牡丹掐了烟,解开纽扣,又将那五个烟头烫的疤露了出来。
“唉,赵老三就不是个东西,你说赵家剩下的那几个倒是好,就是太规矩了,对了,昨日你们长生门来的那个五爷,”林太太凑近众人,做神秘状。
秦故遥听着五爷两个字,心头浮上一丝异样,没忍住插了一句嘴:“如何?”
“咳,赵家最小的女儿,刚从北平回来不久,那赵老三最不爽的就是她!”
“女儿?”秦故遥被口水呛了一下,音都破了,昨日那五爷明明就是一个男子!难不成自己看错了还是压根就不是说的同一个人。
“不像吧,”林太太撇了撇嘴,头摇了又摇:“别瞧她是个女人,想要跟她的富家小姐一个接一个呢,女人男人又如何,不过就是那档子营生。”林太太笑了笑。
牡丹和另一个姐妹交换了一下眼神,埋头不说话。
秦故遥这会儿还吃惊着,该轮着出牌也不晓得动手,牡丹用胳膊肘拐了她一下:“出牌啊!愣什么呢!”
“你说谁要是能傍上那赵家小五爷,啧啧啧,那才是厉害。”林太太咂嘴:“我们是不行了,小旗袍可以试试,反正你没个主子,真傍上了到时候可就真苏安城横着走了啊。
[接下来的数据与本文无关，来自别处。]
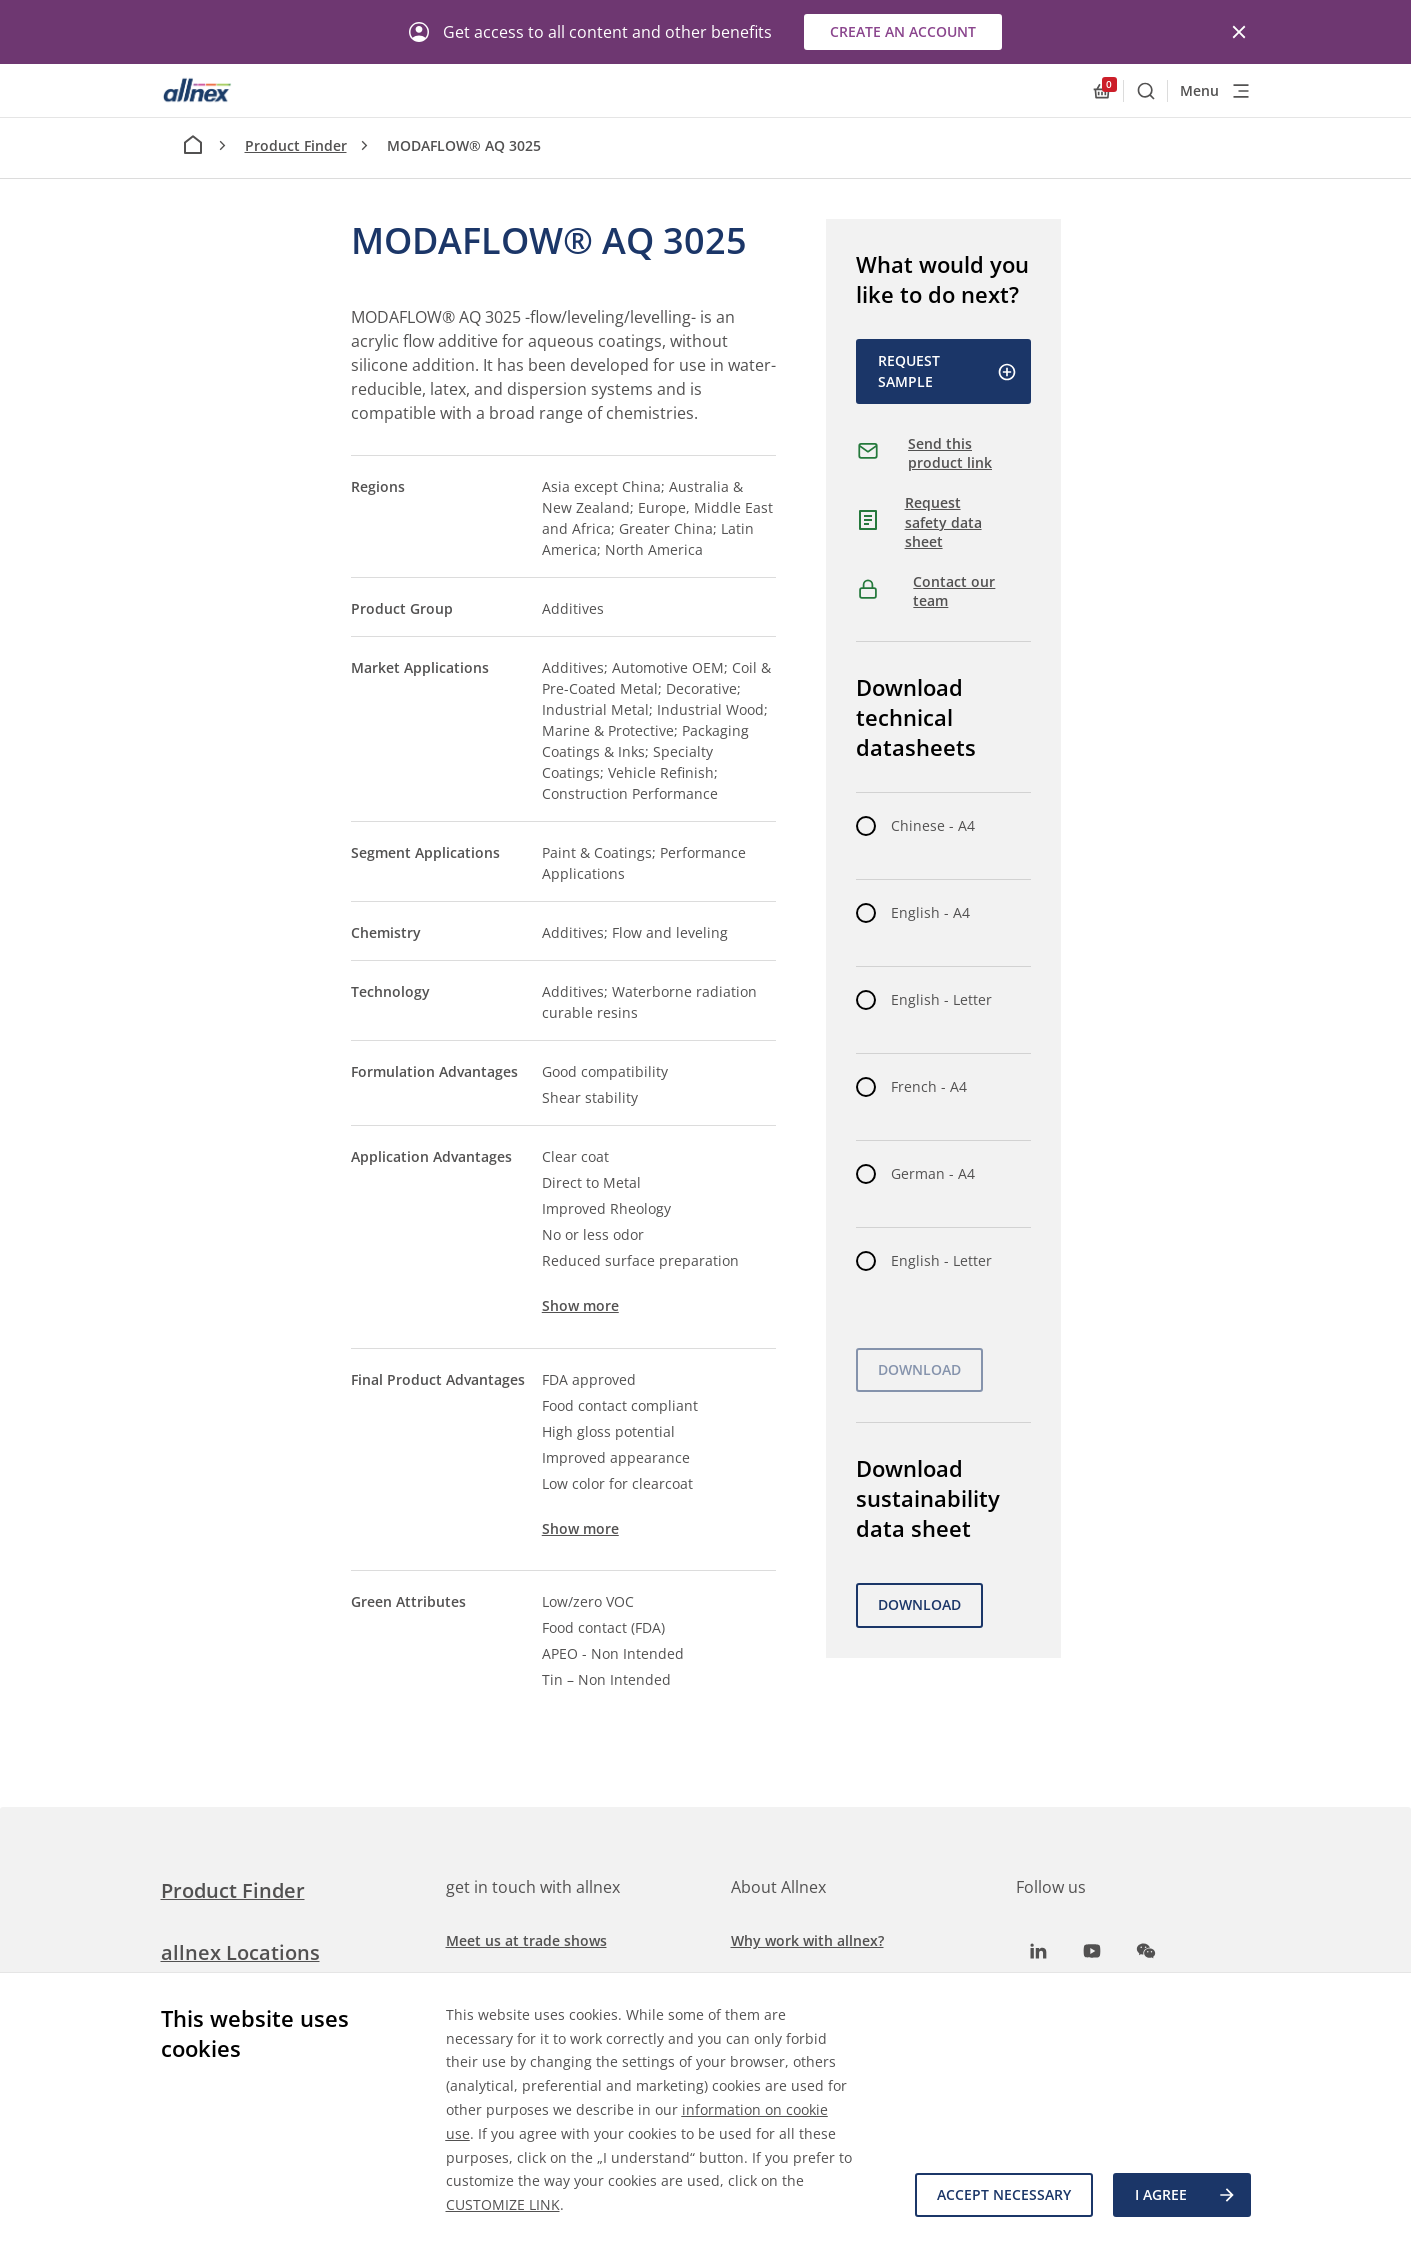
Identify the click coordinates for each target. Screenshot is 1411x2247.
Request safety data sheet (943, 522)
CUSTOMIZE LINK (503, 2204)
”
说者无心,听者有意,秦故遥嘴上打趣:“哪能啊,人能看上我么。”实则心里却开始打鼓。
大家说的没错,她现在不可能扒着一棵树上吊死,还是颗不知道是什么品种的。
“就昨天那气势,能看上才是有鬼,小旗袍你可别听她们的。那都是害你的。你可别去招惹那个五爷。”牡丹打出一张牌,如是说道。
秦故遥道了一声:“知道了。”就换下牌桌去寻水喝。